- TASK INPUT:
----
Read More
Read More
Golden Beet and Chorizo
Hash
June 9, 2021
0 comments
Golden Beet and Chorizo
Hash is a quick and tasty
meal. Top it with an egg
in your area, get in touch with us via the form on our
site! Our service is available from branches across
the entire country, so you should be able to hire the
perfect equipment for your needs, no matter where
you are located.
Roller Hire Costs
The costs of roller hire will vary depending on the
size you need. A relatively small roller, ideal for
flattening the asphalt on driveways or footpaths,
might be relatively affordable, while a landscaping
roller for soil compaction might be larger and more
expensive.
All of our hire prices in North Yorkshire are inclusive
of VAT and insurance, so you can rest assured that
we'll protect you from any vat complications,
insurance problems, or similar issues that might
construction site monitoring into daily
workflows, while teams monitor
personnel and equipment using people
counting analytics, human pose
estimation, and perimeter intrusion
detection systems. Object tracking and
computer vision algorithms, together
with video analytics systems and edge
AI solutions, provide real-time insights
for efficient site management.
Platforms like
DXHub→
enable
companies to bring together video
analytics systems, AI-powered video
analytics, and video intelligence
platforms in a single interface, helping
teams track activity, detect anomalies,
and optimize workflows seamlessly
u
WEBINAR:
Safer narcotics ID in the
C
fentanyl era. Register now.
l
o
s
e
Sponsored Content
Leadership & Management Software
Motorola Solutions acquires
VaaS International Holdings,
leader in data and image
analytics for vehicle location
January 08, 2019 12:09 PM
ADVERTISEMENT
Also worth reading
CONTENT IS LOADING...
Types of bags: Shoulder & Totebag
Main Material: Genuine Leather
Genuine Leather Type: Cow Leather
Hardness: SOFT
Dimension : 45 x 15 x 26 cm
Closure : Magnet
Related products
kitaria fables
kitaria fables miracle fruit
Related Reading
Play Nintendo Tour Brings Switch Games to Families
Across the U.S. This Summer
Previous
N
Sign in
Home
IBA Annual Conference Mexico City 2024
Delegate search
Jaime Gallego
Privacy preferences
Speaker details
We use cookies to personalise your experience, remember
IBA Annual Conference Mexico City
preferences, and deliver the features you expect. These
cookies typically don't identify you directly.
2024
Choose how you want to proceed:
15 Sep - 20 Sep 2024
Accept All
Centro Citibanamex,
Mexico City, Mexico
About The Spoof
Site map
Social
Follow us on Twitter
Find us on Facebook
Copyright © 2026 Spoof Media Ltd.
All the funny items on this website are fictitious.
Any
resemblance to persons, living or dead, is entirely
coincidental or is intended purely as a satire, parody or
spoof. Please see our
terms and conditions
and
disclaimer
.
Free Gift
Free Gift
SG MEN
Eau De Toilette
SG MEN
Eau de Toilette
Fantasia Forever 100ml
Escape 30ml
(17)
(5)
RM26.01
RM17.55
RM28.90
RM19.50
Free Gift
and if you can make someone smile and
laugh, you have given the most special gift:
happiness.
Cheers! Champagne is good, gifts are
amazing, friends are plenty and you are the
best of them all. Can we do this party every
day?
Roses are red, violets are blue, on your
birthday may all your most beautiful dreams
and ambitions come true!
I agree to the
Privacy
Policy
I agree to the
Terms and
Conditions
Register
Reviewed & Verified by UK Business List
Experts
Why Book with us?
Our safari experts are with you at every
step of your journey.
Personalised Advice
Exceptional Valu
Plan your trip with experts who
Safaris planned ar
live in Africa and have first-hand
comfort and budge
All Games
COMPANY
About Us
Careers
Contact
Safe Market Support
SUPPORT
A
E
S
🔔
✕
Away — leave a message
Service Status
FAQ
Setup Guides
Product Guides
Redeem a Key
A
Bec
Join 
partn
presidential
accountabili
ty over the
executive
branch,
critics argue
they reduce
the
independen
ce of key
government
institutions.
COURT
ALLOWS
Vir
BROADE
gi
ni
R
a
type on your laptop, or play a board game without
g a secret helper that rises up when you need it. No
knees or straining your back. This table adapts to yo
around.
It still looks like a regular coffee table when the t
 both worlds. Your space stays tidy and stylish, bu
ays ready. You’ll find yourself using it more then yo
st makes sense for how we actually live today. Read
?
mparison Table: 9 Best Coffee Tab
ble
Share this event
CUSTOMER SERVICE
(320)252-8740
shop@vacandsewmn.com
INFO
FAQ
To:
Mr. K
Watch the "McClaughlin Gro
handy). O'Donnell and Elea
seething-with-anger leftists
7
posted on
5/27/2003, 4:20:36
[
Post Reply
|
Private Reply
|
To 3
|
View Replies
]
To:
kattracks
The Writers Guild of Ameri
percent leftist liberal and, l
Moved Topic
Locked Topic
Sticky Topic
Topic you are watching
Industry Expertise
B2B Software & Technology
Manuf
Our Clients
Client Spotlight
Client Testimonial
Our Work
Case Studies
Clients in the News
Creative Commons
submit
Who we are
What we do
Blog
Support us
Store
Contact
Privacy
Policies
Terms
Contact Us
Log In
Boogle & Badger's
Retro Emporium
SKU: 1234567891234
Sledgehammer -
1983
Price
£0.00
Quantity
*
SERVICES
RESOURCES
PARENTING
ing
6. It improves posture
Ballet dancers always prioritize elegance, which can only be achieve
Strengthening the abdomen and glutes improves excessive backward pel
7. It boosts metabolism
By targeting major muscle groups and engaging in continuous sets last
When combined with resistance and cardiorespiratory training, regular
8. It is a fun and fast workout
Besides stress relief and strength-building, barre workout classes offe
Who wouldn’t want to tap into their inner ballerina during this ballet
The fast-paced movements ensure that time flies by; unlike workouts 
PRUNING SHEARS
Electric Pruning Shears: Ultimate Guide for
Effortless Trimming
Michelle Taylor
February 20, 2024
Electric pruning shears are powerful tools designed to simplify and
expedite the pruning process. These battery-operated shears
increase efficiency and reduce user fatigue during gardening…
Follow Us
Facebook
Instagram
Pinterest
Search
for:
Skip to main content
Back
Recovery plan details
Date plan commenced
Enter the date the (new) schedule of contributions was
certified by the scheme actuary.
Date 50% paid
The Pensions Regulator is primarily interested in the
----
Output every record above exactly as it was given.

Read More
Read More
Golden Beet and Chorizo
Hash
June 9, 2021
0 comments
Golden Beet and Chorizo
Hash is a quick and tasty
meal. Top it with an egg
in your area, get in touch with us via the form on our
site! Our service is available from branches across
the entire country, so you should be able to hire the
perfect equipment for your needs, no matter where
you are located.
Roller Hire Costs
The costs of roller hire will vary depending on the
size you need. A relatively small roller, ideal for
flattening the asphalt on driveways or footpaths,
might be relatively affordable, while a landscaping
roller for soil compaction might be larger and more
expensive.
All of our hire prices in North Yorkshire are inclusive
of VAT and insurance, so you can rest assured that
we'll protect you from any vat complications,
insurance problems, or similar issues that might
construction site monitoring into daily
workflows, while teams monitor
personnel and equipment using people
counting analytics, human pose
estimation, and perimeter intrusion
detection systems. Object tracking and
computer vision algorithms, together
with video analytics systems and edge
AI solutions, provide real-time insights
for efficient site management.
Platforms like
DXHub→
enable
companies to bring together video
analytics systems, AI-powered video
analytics, and video intelligence
platforms in a single interface, helping
teams track activity, detect anomalies,
and optimize workflows seamlessly
u
WEBINAR:
Safer narcotics ID in the
C
fentanyl era. Register now.
l
o
s
e
Sponsored Content
Leadership & Management Software
Motorola Solutions acquires
VaaS International Holdings,
leader in data and image
analytics for vehicle location
January 08, 2019 12:09 PM
ADVERTISEMENT
Also worth reading
CONTENT IS LOADING...
Types of bags: Shoulder & Totebag
Main Material: Genuine Leather
Genuine Leather Type: Cow Leather
Hardness: SOFT
Dimension : 45 x 15 x 26 cm
Closure : Magnet
Related products
kitaria fables
kitaria fables miracle fruit
Related Reading
Play Nintendo Tour Brings Switch Games to Families
Across the U.S. This Summer
Previous
N
Sign in
Home
IBA Annual Conference Mexico City 2024
Delegate search
Jaime Gallego
Privacy preferences
Speaker details
We use cookies to personalise your experience, remember
IBA Annual Conference Mexico City
preferences, and deliver the features you expect. These
cookies typically don't identify you directly.
2024
Choose how you want to proceed:
15 Sep - 20 Sep 2024
Accept All
Centro Citibanamex,
Mexico City, Mexico
About The Spoof
Site map
Social
Follow us on Twitter
Find us on Facebook
Copyright © 2026 Spoof Media Ltd.
All the funny items on this website are fictitious.
Any
resemblance to persons, living or dead, is entirely
coincidental or is intended purely as a satire, parody or
spoof. Please see our
terms and conditions
and
disclaimer
.
Free Gift
Free Gift
SG MEN
Eau De Toilette
SG MEN
Eau de Toilette
Fantasia Forever 100ml
Escape 30ml
(17)
(5)
RM26.01
RM17.55
RM28.90
RM19.50
Free Gift
and if you can make someone smile and
laugh, you have given the most special gift:
happiness.
Cheers! Champagne is good, gifts are
amazing, friends are plenty and you are the
best of them all. Can we do this party every
day?
Roses are red, violets are blue, on your
birthday may all your most beautiful dreams
and ambitions come true!
I agree to the
Privacy
Policy
I agree to the
Terms and
Conditions
Register
Reviewed & Verified by UK Business List
Experts
Why Book with us?
Our safari experts are with you at every
step of your journey.
Personalised Advice
Exceptional Valu
Plan your trip with experts who
Safaris planned ar
live in Africa and have first-hand
comfort and budge
All Games
COMPANY
About Us
Careers
Contact
Safe Market Support
SUPPORT
A
E
S
🔔
✕
Away — leave a message
Service Status
FAQ
Setup Guides
Product Guides
Redeem a Key
A
Bec
Join 
partn
presidential
accountabili
ty over the
executive
branch,
critics argue
they reduce
the
independen
ce of key
government
institutions.
COURT
ALLOWS
Vir
BROADE
gi
ni
R
a
type on your laptop, or play a board game without
g a secret helper that rises up when you need it. No
knees or straining your back. This table adapts to yo
around.
It still looks like a regular coffee table when the t
 both worlds. Your space stays tidy and stylish, bu
ays ready. You’ll find yourself using it more then yo
st makes sense for how we actually live today. Read
?
mparison Table: 9 Best Coffee Tab
ble
Share this event
CUSTOMER SERVICE
(320)252-8740
shop@vacandsewmn.com
INFO
FAQ
To:
Mr. K
Watch the "McClaughlin Gro
handy). O'Donnell and Elea
seething-with-anger leftists
7
posted on
5/27/2003, 4:20:36
[
Post Reply
|
Private Reply
|
To 3
|
View Replies
]
To:
kattracks
The Writers Guild of Ameri
percent leftist liberal and, l
Moved Topic
Locked Topic
Sticky Topic
Topic you are watching
Industry Expertise
B2B Software & Technology
Manuf
Our Clients
Client Spotlight
Client Testimonial
Our Work
Case Studies
Clients in the News
Creative Commons
submit
Who we are
What we do
Blog
Support us
Store
Contact
Privacy
Policies
Terms
Contact Us
Log In
Boogle & Badger's
Retro Emporium
SKU: 1234567891234
Sledgehammer -
1983
Price
£0.00
Quantity
*
SERVICES
RESOURCES
PARENTING
ing
6. It improves posture
Ballet dancers always prioritize elegance, which can only be achieve
Strengthening the abdomen and glutes improves excessive backward pel
7. It boosts metabolism
By targeting major muscle groups and engaging in continuous sets last
When combined with resistance and cardiorespiratory training, regular
8. It is a fun and fast workout
Besides stress relief and strength-building, barre workout classes offe
Who wouldn’t want to tap into their inner ballerina during this ballet
The fast-paced movements ensure that time flies by; unlike workouts 
PRUNING SHEARS
Electric Pruning Shears: Ultimate Guide for
Effortless Trimming
Michelle Taylor
February 20, 2024
Electric pruning shears are powerful tools designed to simplify and
expedite the pruning process. These battery-operated shears
increase efficiency and reduce user fatigue during gardening…
Follow Us
Facebook
Instagram
Pinterest
Search
for:
Skip to main content
Back
Recovery plan details
Date plan commenced
Enter the date the (new) schedule of contributions was
certified by the scheme actuary.
Date 50% paid
The Pensions Regulator is primarily interested in the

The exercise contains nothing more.